### Directions for this task
From the first entry to the last, restate everything word for word and exclude pictures.

### Listed entries
_ _ _ _ _

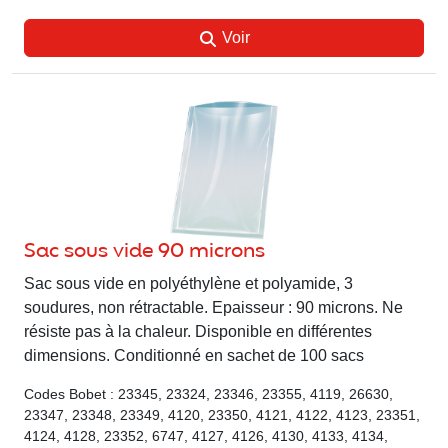
Voir
Sac sous vide 90 microns
Sac sous vide en polyéthylène et polyamide, 3
soudures, non rétractable. Epaisseur : 90 microns. Ne
résiste pas à la chaleur. Disponible en différentes
dimensions. Conditionné en sachet de 100 sacs
Codes Bobet : 23345, 23324, 23346, 23355, 4119, 26630,
23347, 23348, 23349, 4120, 23350, 4121, 4122, 4123, 23351,
4124, 4128, 23352, 6747, 4127, 4126, 4130, 4133, 4134,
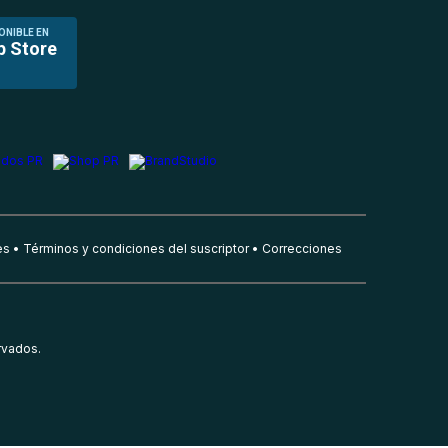
ONIBLE EN
p Store
es
Términos y condiciones del suscriptor
Correcciones
rvados.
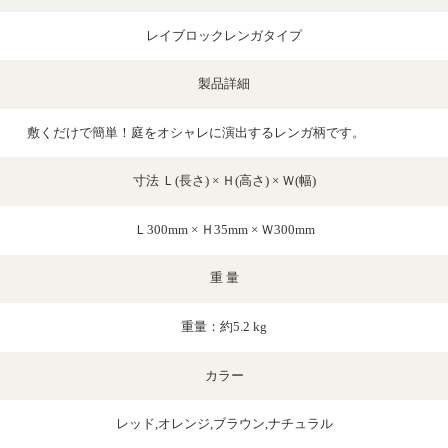
レイブロックレンガタイプ
製品詳細
敷くだけで簡単！庭をオシャレに演出するレンガ柄です。
寸法 Ｌ(長さ) × Ｈ(高さ) × Ｗ(幅)
Ｌ300mm × Ｈ35mm × Ｗ300mm
重 量
重量：約5.2 kg
カラー
レッド,オレンジ,ブラウン,ナチュラル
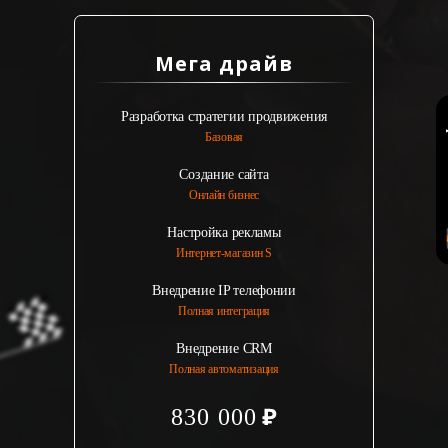
Мега драйв
Разработка стратегии продвижения
Базовая
Создание сайта
Онлайн бизнес
Настройка рекламы
Интернет-магазин S
Внедрение IP телефонии
Полная интеграция
Внедрение CRM
Полная автоматизация
830 000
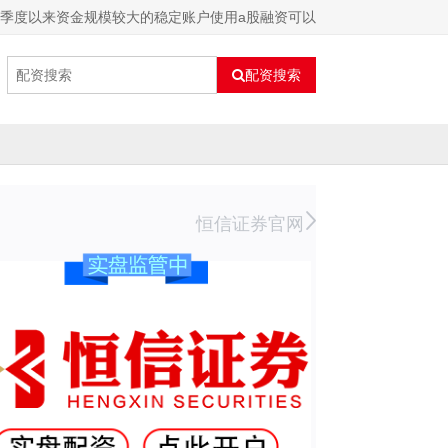
本季度以来资金规模较大的稳定账户使用a股融资可以
配资搜索
恒信证券官网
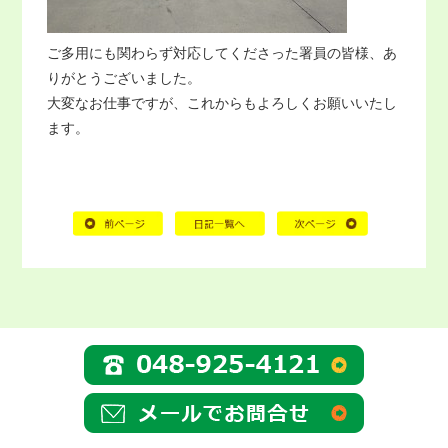
ご多用にも関わらず対応してくださった署員の皆様、あ
りがとうございました。
大変なお仕事ですが、これからもよろしくお願いいたし
ます。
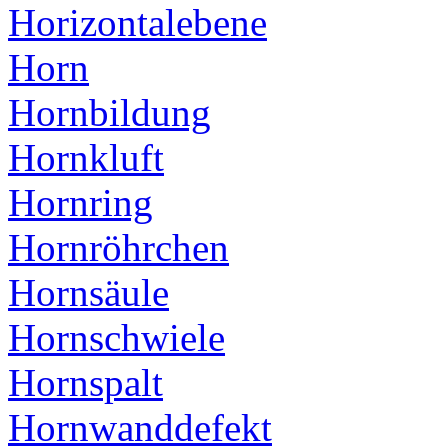
Horizontalebene
Horn
Hornbildung
Hornkluft
Hornring
Hornröhrchen
Hornsäule
Hornschwiele
Hornspalt
Hornwanddefekt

_ _ _ _ _

### Answer below
Voir
Sac sous vide 90 microns
Sac sous vide en polyéthylène et polyamide, 3
soudures, non rétractable. Epaisseur : 90 microns. Ne
résiste pas à la chaleur. Disponible en différentes
dimensions. Conditionné en sachet de 100 sacs
Codes Bobet : 23345, 23324, 23346, 23355, 4119, 26630,
23347, 23348, 23349, 4120, 23350, 4121, 4122, 4123, 23351,
4124, 4128, 23352, 6747, 4127, 4126, 4130, 4133, 4134,
ONIBLE EN
p Store
es
Términos y condiciones del suscriptor
Correcciones
rvados.
レイブロックレンガタイプ
製品詳細
敷くだけで簡単！庭をオシャレに演出するレンガ柄です。
寸法 Ｌ(長さ) × Ｈ(高さ) × Ｗ(幅)
Ｌ300mm × Ｈ35mm × Ｗ300mm
重 量
重量：約5.2 kg
カラー
レッド,オレンジ,ブラウン,ナチュラル
Мега драйв
Разработка стратегии продвижения
Базовая
Создание сайта
Онлайн бизнес
Настройка рекламы
Интернет-магазин S
Внедрение IP телефонии
Полная интеграция
Внедрение CRM
Полная автоматизация
830 000
本季度以来资金规模较大的稳定账户使用a股融资可以
配资搜索
恒信证券官网
ご多用にも関わらず対応してくださった署員の皆様、あ
りがとうございました。
大変なお仕事ですが、これからもよろしくお願いいたし
ます。
Horizontalebene
Horn
Hornbildung
Hornkluft
Hornring
Hornröhrchen
Hornsäule
Hornschwiele
Hornspalt
Hornwanddefekt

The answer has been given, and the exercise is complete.